We applied computational fluid dynamic technologies to underwater river and tidal turbines. The result was a turbine based on two synergistic patents, one on shroud shapes and the other on blade shapes. Together, they are capable of revolutionizing the industry by making turbines produce 50-250% more power. This large improvement is possible because we in effect concentrate the energy in the flow of water in two axes simultaneously, thereby making its velocity faster in the plane of the blades.

The US Navy validated the 50% figure through simulations on one specific design of 10 meter blades.

We intend to make versions of many sizes for different rivers and tides.

First demonstration project is tentatively scheduled for November 2014 in a river in Massachusetts.

More Detailed Information


  • Two synergistic patents on shrouds and blades result in underwater turbines (for run of river, tidal, and ocean currents) much more effective than those on the market. This can revolutionize the field and provide a large portion of the world’s energy.


  • It addresses the cost of electricity since water is the lowest cost renewable when done correctly. It makes renewable energy available in the many locations in the world that are near rivers, such as cities, so that the renewable energy can be harnessed locally.


  • Most underwater turbines today are simply propellers. This is good, but it can be better. Some systems have huge shrouds that are unwieldy or concentrate the enhanced flow on the nacelle in the middle, where it is worthless, and it extends along the length of the turbine.
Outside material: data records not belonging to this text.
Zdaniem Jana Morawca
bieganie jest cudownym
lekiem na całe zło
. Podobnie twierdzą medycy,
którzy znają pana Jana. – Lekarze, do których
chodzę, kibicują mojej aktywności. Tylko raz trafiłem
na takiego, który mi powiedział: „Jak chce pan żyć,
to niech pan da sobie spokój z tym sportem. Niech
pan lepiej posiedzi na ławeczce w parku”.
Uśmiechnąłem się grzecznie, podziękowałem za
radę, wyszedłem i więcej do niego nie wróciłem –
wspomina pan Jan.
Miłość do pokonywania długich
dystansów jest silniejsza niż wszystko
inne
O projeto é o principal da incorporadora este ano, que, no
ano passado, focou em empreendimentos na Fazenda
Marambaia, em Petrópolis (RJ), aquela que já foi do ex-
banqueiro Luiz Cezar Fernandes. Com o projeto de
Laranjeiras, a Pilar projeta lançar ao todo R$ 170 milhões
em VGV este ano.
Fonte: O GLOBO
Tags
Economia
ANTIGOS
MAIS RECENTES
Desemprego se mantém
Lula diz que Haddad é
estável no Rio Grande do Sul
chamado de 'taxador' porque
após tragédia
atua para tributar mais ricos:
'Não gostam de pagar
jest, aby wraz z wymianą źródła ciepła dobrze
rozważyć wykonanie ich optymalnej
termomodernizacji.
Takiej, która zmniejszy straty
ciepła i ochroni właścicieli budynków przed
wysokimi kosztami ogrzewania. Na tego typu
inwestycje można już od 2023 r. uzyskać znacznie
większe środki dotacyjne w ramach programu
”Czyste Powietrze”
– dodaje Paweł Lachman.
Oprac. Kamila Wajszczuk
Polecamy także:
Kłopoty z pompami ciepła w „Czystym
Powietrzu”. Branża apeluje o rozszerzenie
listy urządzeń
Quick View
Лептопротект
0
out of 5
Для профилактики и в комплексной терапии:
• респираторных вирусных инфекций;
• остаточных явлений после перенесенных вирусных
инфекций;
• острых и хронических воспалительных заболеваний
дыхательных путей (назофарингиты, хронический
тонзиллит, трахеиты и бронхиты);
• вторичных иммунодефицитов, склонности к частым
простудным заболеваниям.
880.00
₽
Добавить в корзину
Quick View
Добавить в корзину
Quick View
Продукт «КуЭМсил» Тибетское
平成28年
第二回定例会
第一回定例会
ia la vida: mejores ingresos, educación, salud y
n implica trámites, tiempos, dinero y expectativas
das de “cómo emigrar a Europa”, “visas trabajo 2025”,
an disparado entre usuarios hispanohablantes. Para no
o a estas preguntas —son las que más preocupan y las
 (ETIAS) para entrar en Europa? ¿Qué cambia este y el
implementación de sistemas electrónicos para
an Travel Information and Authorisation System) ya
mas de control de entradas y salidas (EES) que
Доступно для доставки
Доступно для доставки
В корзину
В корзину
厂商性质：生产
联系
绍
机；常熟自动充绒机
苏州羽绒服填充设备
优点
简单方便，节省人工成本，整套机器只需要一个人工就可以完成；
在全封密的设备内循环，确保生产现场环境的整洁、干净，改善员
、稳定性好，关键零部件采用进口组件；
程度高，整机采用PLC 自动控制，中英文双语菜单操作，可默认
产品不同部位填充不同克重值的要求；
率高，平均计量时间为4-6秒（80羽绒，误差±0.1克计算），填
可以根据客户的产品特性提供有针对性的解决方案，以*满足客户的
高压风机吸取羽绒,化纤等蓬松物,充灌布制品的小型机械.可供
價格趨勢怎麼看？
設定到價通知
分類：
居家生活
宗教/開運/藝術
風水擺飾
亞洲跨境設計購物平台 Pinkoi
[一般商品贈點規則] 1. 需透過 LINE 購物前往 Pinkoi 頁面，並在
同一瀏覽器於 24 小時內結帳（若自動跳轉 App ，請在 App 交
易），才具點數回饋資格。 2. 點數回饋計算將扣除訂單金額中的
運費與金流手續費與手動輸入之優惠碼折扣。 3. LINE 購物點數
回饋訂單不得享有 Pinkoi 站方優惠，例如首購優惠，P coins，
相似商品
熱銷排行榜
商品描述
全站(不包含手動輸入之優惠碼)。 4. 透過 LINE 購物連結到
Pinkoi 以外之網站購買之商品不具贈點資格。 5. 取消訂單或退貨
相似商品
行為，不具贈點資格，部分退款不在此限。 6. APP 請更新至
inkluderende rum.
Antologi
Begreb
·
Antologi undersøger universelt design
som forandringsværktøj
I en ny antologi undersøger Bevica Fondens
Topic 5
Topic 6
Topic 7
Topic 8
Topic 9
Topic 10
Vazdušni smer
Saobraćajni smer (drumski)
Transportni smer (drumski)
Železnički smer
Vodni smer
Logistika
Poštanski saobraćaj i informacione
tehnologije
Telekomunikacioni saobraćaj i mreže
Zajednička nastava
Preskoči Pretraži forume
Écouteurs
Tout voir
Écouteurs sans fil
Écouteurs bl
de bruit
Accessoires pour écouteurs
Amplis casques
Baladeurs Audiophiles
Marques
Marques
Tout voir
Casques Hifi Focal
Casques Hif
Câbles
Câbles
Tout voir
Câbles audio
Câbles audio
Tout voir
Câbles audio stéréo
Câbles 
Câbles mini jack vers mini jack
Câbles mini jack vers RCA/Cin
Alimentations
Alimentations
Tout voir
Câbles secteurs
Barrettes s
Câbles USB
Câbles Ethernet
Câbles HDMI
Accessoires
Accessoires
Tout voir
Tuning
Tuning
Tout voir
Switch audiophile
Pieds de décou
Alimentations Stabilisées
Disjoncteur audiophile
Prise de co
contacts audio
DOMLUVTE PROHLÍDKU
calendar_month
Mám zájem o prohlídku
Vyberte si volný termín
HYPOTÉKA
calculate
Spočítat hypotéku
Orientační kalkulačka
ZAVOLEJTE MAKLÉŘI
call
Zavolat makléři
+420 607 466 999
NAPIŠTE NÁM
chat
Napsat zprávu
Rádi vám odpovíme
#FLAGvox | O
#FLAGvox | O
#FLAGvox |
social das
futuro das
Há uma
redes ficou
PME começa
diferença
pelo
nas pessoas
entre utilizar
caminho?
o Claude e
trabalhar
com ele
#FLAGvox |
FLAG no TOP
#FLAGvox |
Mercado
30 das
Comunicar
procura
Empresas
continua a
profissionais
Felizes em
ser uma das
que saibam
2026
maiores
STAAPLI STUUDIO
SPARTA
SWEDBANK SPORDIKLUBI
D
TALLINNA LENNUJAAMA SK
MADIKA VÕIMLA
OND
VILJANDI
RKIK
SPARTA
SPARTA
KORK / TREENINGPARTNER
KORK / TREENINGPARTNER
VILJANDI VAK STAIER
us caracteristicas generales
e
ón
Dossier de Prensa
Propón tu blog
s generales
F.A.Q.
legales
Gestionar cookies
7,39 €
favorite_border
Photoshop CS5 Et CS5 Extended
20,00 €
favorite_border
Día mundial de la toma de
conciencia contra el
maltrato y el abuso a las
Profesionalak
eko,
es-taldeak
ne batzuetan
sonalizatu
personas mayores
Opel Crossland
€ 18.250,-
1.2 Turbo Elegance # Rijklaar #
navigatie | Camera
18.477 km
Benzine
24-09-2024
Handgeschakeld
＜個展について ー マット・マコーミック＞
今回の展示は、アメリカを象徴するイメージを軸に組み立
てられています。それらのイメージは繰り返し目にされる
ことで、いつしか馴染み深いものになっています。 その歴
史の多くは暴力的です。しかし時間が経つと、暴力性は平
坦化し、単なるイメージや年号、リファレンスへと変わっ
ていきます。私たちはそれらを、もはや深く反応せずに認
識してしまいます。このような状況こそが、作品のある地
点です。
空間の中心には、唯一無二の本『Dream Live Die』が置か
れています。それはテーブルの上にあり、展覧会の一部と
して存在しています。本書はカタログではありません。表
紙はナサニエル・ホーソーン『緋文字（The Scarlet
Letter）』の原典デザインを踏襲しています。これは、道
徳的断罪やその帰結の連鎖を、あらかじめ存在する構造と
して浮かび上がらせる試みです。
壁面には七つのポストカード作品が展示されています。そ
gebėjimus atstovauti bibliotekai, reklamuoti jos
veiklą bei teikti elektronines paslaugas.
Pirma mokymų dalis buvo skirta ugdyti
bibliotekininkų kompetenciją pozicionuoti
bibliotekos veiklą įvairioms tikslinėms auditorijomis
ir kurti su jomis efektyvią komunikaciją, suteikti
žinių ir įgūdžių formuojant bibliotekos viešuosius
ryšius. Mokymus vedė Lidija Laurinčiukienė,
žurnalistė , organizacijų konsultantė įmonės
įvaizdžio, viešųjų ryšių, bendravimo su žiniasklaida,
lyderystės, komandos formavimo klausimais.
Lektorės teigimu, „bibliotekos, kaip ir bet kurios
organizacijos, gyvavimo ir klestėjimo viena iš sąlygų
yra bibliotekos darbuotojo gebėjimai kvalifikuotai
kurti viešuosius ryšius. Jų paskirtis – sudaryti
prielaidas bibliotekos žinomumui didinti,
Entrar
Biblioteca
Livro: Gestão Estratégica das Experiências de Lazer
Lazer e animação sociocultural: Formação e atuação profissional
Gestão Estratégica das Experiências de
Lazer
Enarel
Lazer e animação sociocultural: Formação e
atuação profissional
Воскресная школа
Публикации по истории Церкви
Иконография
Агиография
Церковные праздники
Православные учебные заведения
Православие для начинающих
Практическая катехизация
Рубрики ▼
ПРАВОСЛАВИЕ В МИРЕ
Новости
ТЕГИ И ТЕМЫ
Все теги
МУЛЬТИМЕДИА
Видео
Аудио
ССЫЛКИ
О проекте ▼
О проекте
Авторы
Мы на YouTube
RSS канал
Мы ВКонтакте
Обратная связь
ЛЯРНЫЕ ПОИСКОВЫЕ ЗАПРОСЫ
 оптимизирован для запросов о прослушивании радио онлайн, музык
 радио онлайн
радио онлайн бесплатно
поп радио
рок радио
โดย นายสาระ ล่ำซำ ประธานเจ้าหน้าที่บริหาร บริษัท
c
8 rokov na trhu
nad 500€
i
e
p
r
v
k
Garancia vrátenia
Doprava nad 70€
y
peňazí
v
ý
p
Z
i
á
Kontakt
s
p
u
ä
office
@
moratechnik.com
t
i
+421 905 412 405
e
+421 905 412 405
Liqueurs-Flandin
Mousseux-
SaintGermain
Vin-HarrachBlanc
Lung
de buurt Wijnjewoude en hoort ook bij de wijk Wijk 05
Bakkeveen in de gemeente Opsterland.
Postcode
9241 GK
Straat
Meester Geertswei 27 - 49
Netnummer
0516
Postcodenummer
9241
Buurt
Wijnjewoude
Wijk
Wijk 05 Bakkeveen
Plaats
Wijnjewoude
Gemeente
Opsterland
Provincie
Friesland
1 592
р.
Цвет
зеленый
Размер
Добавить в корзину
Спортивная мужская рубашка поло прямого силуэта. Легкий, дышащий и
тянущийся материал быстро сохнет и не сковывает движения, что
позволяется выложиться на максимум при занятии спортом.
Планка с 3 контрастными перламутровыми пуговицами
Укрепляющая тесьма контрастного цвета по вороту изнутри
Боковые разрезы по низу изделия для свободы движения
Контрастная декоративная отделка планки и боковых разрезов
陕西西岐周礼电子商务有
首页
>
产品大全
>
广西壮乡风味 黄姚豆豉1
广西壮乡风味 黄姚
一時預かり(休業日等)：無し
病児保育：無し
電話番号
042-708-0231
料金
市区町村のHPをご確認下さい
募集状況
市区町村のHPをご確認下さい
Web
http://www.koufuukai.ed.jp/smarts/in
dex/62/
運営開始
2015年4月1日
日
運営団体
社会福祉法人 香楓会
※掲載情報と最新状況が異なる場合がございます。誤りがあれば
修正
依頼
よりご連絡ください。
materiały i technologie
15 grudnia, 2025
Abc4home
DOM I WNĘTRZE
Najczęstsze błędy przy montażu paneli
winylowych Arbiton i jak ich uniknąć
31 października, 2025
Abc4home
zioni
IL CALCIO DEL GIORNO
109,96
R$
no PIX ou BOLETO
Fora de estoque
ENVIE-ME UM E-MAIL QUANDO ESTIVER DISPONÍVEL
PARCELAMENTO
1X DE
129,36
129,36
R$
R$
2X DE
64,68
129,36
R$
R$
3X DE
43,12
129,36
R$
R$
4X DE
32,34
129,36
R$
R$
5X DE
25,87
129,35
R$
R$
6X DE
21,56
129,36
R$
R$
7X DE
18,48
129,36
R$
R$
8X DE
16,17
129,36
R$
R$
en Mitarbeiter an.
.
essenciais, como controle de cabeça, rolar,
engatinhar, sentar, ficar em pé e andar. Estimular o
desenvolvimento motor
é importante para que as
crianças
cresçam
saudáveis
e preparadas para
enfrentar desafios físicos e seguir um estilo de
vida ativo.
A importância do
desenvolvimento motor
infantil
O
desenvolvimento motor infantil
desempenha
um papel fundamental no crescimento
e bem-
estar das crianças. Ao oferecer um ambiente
  • Simulations already performed, both by the US Navy and by us, show a large enhancement effect: with 10-meter blade turbines, 50% more power. This is more effective than increasing blade diameter. A simple understanding of the technology explains why it is better than increasing the size of the blades. A typical funnel results in a central zone of increased flow speed extending over the length of the funnel. The new, patented shroud shapes are relatively small, but are highly effective unique shapes that concentrate the flow both radially and in the direction of flow into the plane of the blades at the tips, where it can be harnessed much better. This process is much more effective at short ranges, and we expect improvements of 100-200% for turbines of several meters in diameter. This is combined with a patent-pending unique blade design that takes advantage of that altered flow.
  • Shrouded underwater turbines have been tried before, but they are very large relative to the size of the propellers because the thinking behind them is wrong; for maximal effect, the flow has to be compressed in two dimensions—one radial, and one horizontal.
  • PVR technology would lead to turbines that start at lower speed and produce much more power per unit size than current ones. Here is a comparative table of the effect of a few sizes in meters of blade diameter at a few flow speeds of meters per second on power in kilowatts. Note that our lower cut-in speed will change the economics of placing turbines and expand the market. In the table, “Brand X” refers to standard propellers alone.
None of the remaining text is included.